Theoretical estimates of equilibrium chlorine-isotope fractionations

Edwin A Schauble, George R. Rossman and Hugh P. Taylor, Jr.


Division of Geological and Planetary Sciences
California Institute of Technology, MS 170-25, Pasadena, CA 91125

Geochimica et Cosmochimica Acta

 

 

ABSTRACT

Equilibrium chlorine-isotope (37Cl/35Cl) fractionations have been determined using published vibrational spectra and force-field modeling to calculate reduced partition function ratios for Cl-isotope exchange. Ab initio force fields calculated at the HF/6-31G(d) level are used to estimate unknown vibrational frequencies of 37Cl-bearing molecules, whereas crystalline phases are modeled using published lattice-dynamics models. Calculated fractionations are principally controlled by the oxidation state of Cl and its bond-partners. Molecular mass (or the absence of C-H bonds) also appears to play a role in determining relative fractionations among simple Cl-bearing organic species. Molecules and complexes with oxidized Cl (i.e., Cl0, Cl+, etc.) will concentrate 37Cl relative to chlorides (substances with Cl-). At 298 K, ClO2 (containing Cl4+) and [ClO4]- (containing Cl7+) will concentrate 37Cl relative to chlorides by as much as 27 per mil and 73 per mil, respectively, in rough agreement with earlier calculations (Kotaka and Kakihana, 1977; Richet et al., 1977, Urey 1947) Among chlorides, 37Cl will be concentrated in substances where Cl is bonded to +2 cations (i.e., FeCl2, MnCl2, micas and amphiboles) relative to substances where Cl is bonded to +1 cations (like NaCl) by ~2-3 per mil at 298 K; organic molecules with C-Cl bonds will be even richer in 37Cl (~5-9 per mil at 298 K).
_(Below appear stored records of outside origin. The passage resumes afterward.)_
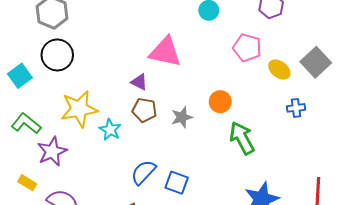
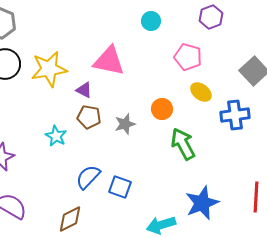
yellow ellipse: (279, 70) -> (201, 92), moved
blue cross: (296, 108) -> (235, 115), size x1.6
yellow star: (79, 109) -> (49, 69), moved

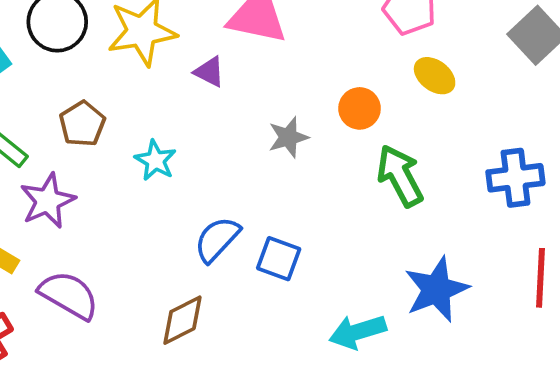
blue cross: (235, 115) -> (515, 178), moved
brown pentagon: (89, 117) -> (82, 124), moved, turned 30

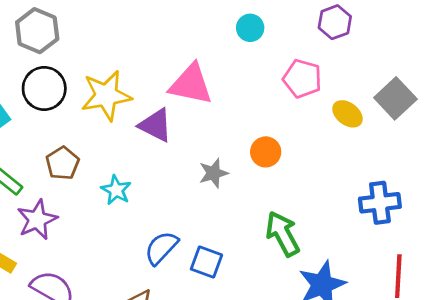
purple triangle: (209, 72) -> (156, 125), size x1.5
yellow ellipse: (435, 76) -> (347, 114), moved
green arrow: (400, 176) -> (283, 234), moved

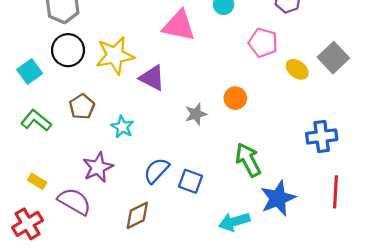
pink triangle: (191, 84) -> (179, 26), moved
purple star: (37, 220) -> (98, 167), moved

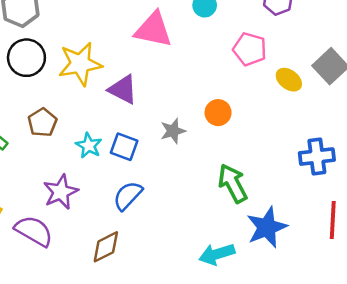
blue square: (191, 181) -> (124, 147), moved

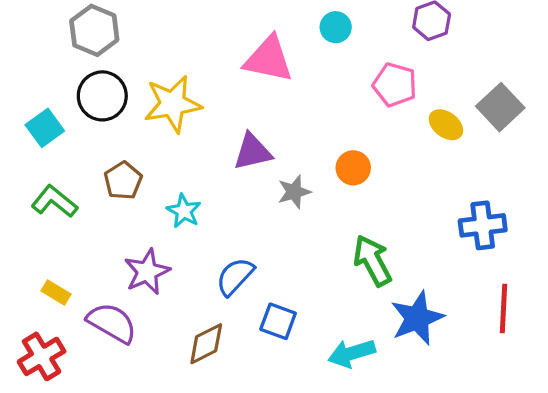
purple triangle: (123, 89) -> (253, 152), moved, turned -40
blue square: (124, 147) -> (278, 321), moved

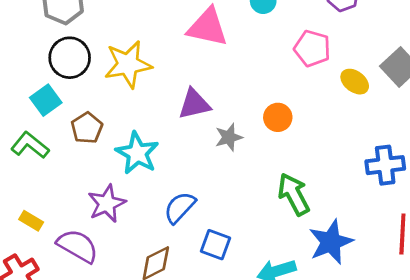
cyan square: (45, 128) -> (46, 100), moved
cyan star: (184, 211) -> (137, 153), size x1.5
Precipitation experiments (Eggenkamp et al., 1995), in combination with our results, provide an estimate for Cl-isotope partitioning in brines, and suggest that silicates (to the extent that their Cl atoms are associated with nearest-neighbor +2 cations analogous with FeCl2 and MnCl2) will have higher 37Cl/35Cl ratios than coexisting brine (by ~2-3 per mil at room temperature). Calculated fractionations between HCl and Cl2, and between brines and such alteration minerals, are in qualitative agreement with both experimental results and systematics observed in natural samples. Our results suggest that Cl-bearing organic molecules will have markedly higher 37Cl/35Cl ratios (by 5.8 per mil to 8.5 per mil at 295 K) than coexisting aqueous solutions at equilibrium. Predicted fractionations are consistent with the presence of an isotopically heavy reservoir of HCl that is in exchange equilibrium with Cl-aq in large marine aerosols, as inferred by Volpe (1998).